NEW YORK -- One excuse is always better than three. This is a point the great dramatist David Mamet makes again and again in his books on the theater. It is far, far better to say that your dog ate your homework than to say that your dog ate your homework and you really didn't feel like doing it anyway.
So it is with the smoking ban, which is set to take effect July 23 across New York State. There is not one convincing, compelling reason for it. Instead there are many unconvincing, uncompelling reasons. Lawmakers hope voters will find one they like. The story isn't working, just as Mamet would have predicted.
In New York City, anti-smoking legislation is Mayor Michael Bloomberg's pet project. Last August, an unnamed official from his administration, speaking of the proposed ban, told The New York Times: "The mayor will push this for all the same reasons he pushed the cigarette tax. He makes changes to things that he thinks are important."
And he has. But since you can't just declare these things by fiat -- or can you? -- there had to be an excuse. Or three.

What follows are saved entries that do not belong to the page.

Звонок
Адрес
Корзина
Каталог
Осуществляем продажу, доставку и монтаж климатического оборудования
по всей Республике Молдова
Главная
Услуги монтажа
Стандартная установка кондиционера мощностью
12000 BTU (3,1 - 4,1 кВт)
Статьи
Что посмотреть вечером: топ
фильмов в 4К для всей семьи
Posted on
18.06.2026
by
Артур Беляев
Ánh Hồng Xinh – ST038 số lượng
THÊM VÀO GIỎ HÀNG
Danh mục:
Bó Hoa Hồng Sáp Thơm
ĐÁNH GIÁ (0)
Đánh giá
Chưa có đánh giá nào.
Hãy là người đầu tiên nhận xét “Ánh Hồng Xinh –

The cigarette tax was presented, sometimes, as a way to raise revenue. Other times, Bloomberg sold it as a way to keep children from smoking -- just price them (and other low-income people) out of the market. Both are valid claims, but it is unclear whether the tax has accomplished either one.
What is clear is that, like Prohibition, the tax has given rise to a huge black market, this time in cheaper cigarettes from other states, undercutting mom-and-pop corner stores throughout the city. I met a man a couple of weeks ago who buys 1,500 cartons a week in Virginia and distributes them at bars across Brooklyn and Queens -- even though, since April 1, smoking has been illegal in the vast majority of those bars.

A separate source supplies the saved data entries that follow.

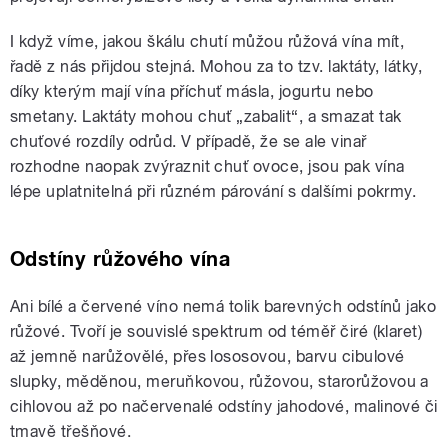
I když víme, jakou škálu chutí můžou růžová vína mít,
řadě z nás přijdou stejná. Mohou za to tzv. laktáty, látky,
díky kterým mají vína příchuť másla, jogurtu nebo
smetany. Laktáty mohou chuť „zabalit“, a smazat tak
chuťové rozdíly odrůd. V případě, že se ale vinař
rozhodne naopak zvýraznit chuť ovoce, jsou pak vína
lépe uplatnitelná při různém párování s dalšími pokrmy.
Odstíny růžového vína
Ani bílé a červené víno nemá tolik barevných odstínů jako
růžové. Tvoří je souvislé spektrum od téměř čiré (klaret)
až jemně narůžovělé, přes lososovou, barvu cibulové
slupky, měděnou, meruňkovou, růžovou, starorůžovou a
cihlovou až po načervenalé odstíny jahodové, malinové či
tmavě třešňové.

Why is smoking illegal in those bars? Because Bloomberg and his health commissioner, Thomas R. Frieden, wanted it to be illegal. This time, though, the objects of mayoral solicitude were bartenders and cocktail waitresses.
"Honestly," said Nick Caniglia, the burly bartender at Plaka Cafe, a Greek bar in Astoria, Queens, "it's the dumbest thing ever." Floor-to-ceiling windows covered two of the four walls of the place. They were all open. A breeze pushed in the way it would under a beach canopy.
"I could line up fifty of my friends on the sidewalk," Caniglia said, "and they could all be smoking and it would be legal, but we can only have four smoking tables outside, and even then the awning has to be up." No cigarettes are allowed inside. That night, a balmy Thursday, there were three patrons.
Evan, the owner of Tupelo, a hipster joint nearby, gestured around his bar with an unlit cigarette. There were 10 or so drinkers huddled in booths amid the blaring punk rock, and another five huddled outside on the sidewalk, smoking, like the shivering clusters of office workers you see outside the skyscrapers of Midtown Manhattan. "It has really killed business," Evan said. "It just kills the atmosphere. If you smoke you're constantly getting up and leaving. It's boring." He looked at his cigarette, looked at the door, and left.
In Scorpio, a Croatian cafe-bar a block away, nearly everyone was smoking, and the place was packed. There were even -- horror -- three little girls playing foosball, oblivious to the haze. "Smoking is permitted" signs were posted conspicuously, ostentatiously even. How did bartender-owner Denis Lisica manage such heresy? By firing all his waitresses, the very people Bloomberg was trying to protect. (There is a loophole in the law that allows smoking in owner-run establishments with no employees.)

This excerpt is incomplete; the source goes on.